8.5 KiB
nagios
Perform common tasks in Nagios related to downtime and notifications.
The Nagios module has two basic functions: scheduling downtime and toggling alerts for services or hosts.
The following parameters are common to all actions in the nagios module:
parameter | required |
|
comments |
---|---|---|---|
action | yes | one of: 'downtime', 'enable_alerts'/'disable_alerts', or 'silence'/'unsilence' | |
host | yes | host to operate on in nagios | |
cmdfile | no | /var/spool/nagios/cmd/nagios.cmd | path to the nagios command file (FIFO pipe) |
The following parameters may be used with the downtime action:
parameter | required |
|
comments |
---|---|---|---|
author | no | Ansible | author to leave downtime comments as |
minutes | no | 30 | minutes to schedule downtime for |
services | no | what to manage downtime/alerts for. separate multiple services with commas. service is an alias for services |
The following parameter must be used with the enable_alerts and disable_alerts actions:
parameter | required |
|
comments |
---|---|---|---|
services | no | what to manage downtime/alerts for. separate multiple services with commas. service is an alias for services |
Note
The silence and unsilence actions have no additional parameters that may be used with them.

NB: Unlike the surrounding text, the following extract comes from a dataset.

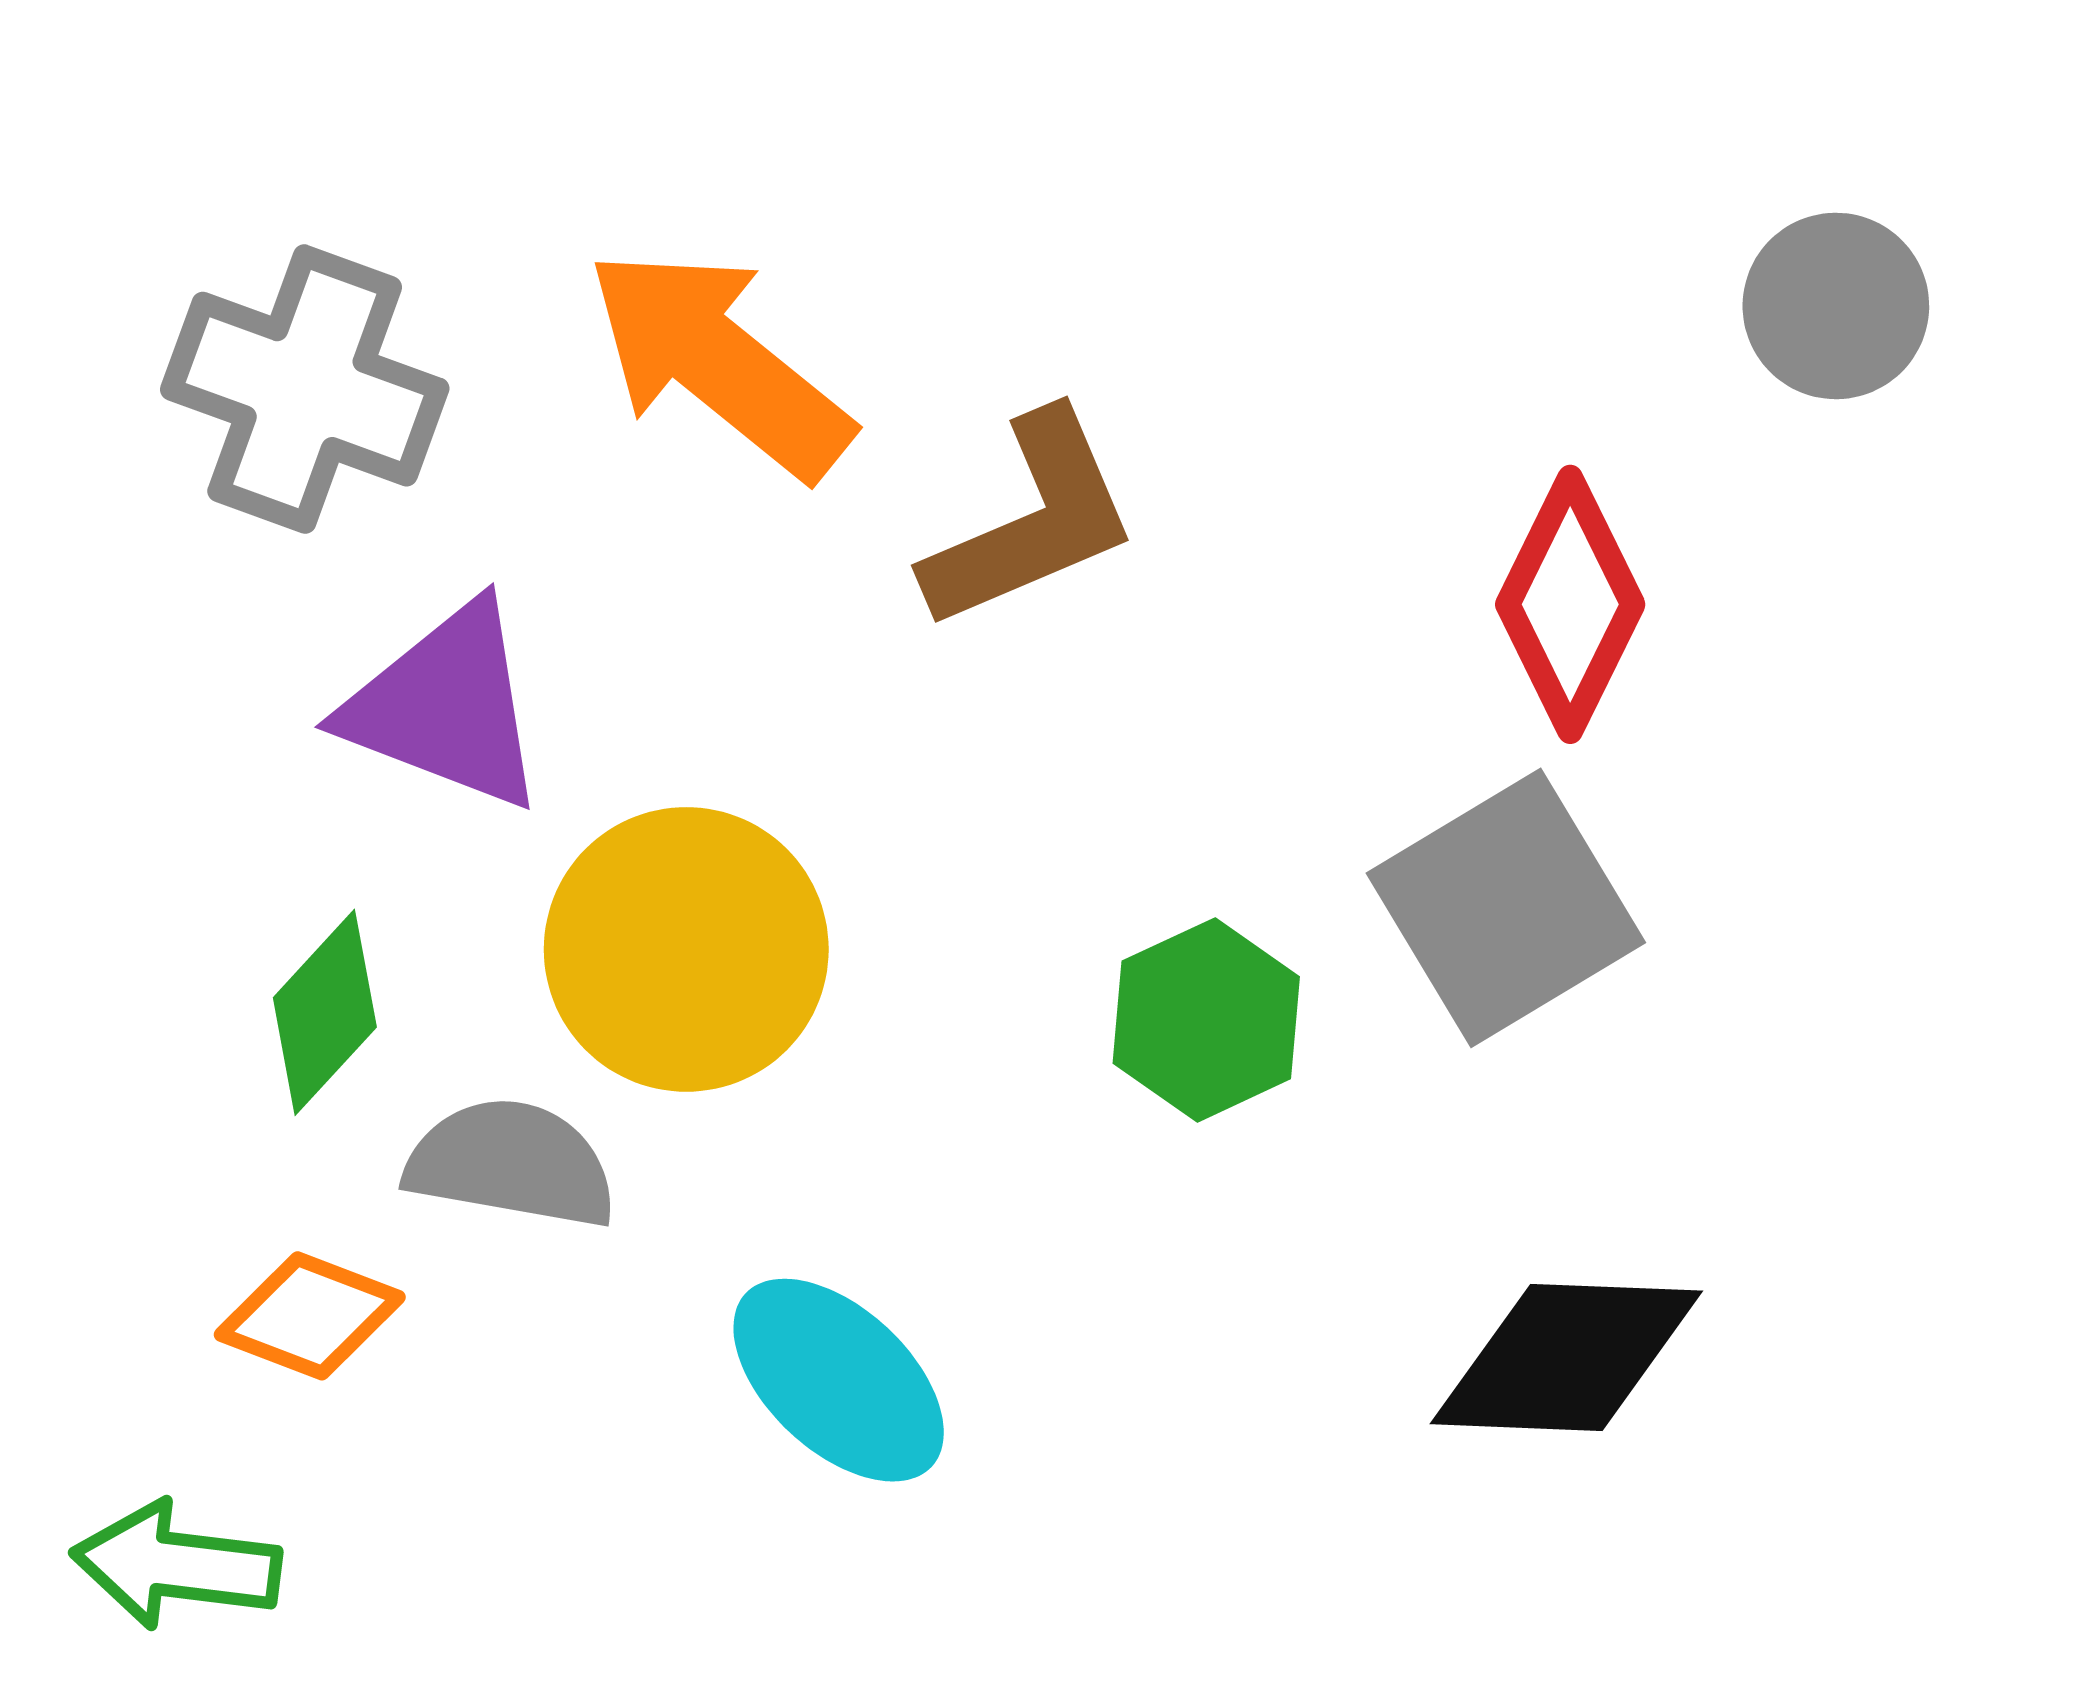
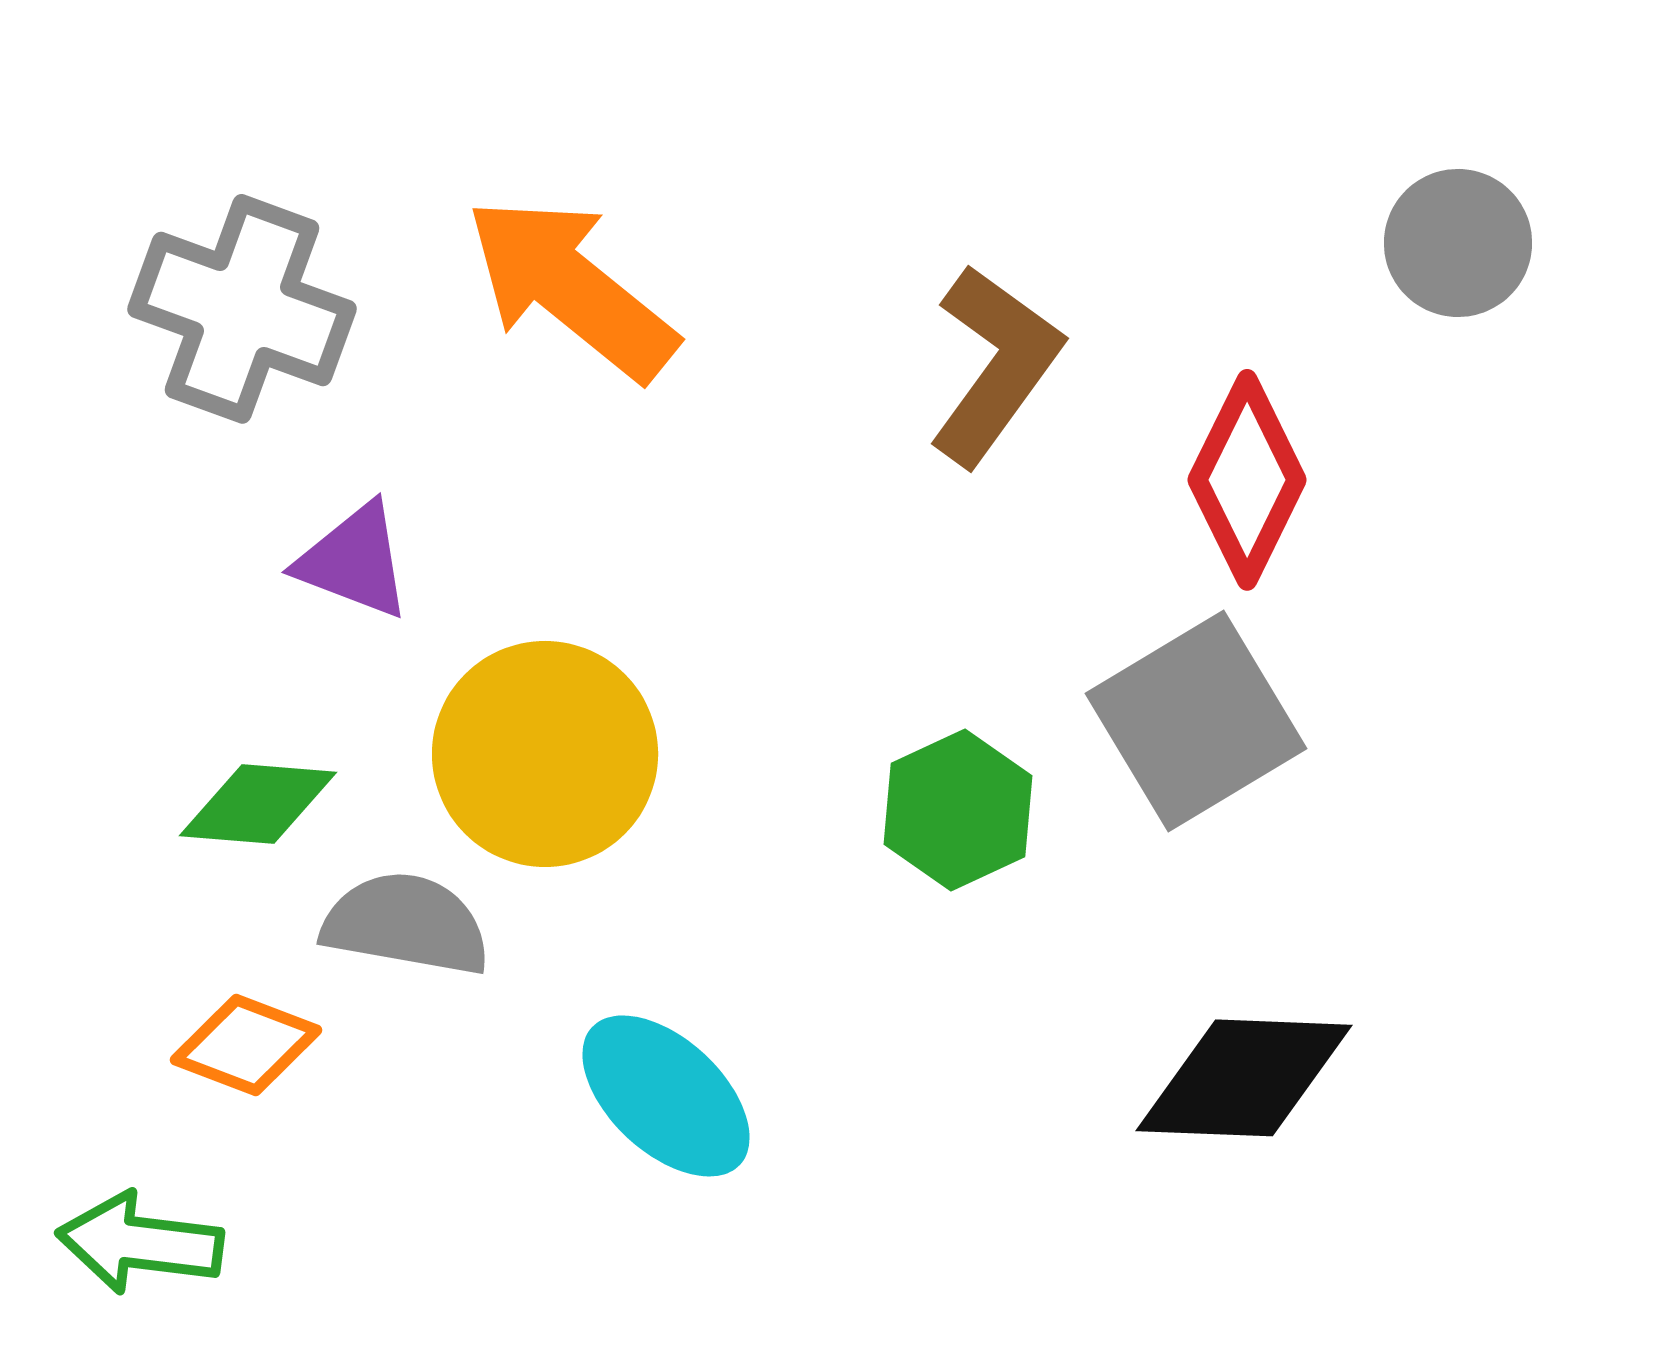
brown L-shape: (1031, 521) -> (995, 365), moved, turned -31
purple triangle: (446, 706) -> (354, 561), size x0.7
green diamond: (325, 1012) -> (258, 804), turned 52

All actions require the host parameter to be given
explicitly. In playbooks you can use the
$inventory_hostname
variable to refer to the host the
playbook is currently running on.
You can specify multiple services at once by separating them with
commas, .e.g., services=httpd,nfs,puppet
.
When specifying what service to handle there is a special keyword,
host, which will handle alerts/downtime for the
host itself, e.g., service=host
. This
keyword may not be given with other services at the same time.
Handling alerts/downtime for a host does not affect alerts/downtime
for any of the services running on it.
Examples of Scheduling Downtime in playbooks
:
---
- hosts: webservers
user: root
tasks:
- name: set 30 minutes of apache downtime
action: nagios action=downtime minutes=15 service=httpd host=$inventory_hostname
delegate_to: nagios.example.com
- name: schedule an hour of HOST downtime
action: nagios action=downtime minutes=60 service=host host=$inventory_hostname
delegate_to: nagios.example.com
# Use the default of 30 minutes
# Schedule downtime for three services at once
- name: schedule downtime for a few services
action: nagios action=downtime services=frob,foobar,qeuz host=$inventory_hostname
delegate_to: nagios.example.com
And from the command line:
$ ansible nagios.example.com -m nagios -a "action=downtime minutes=15 service=httpd host=server01.example.com"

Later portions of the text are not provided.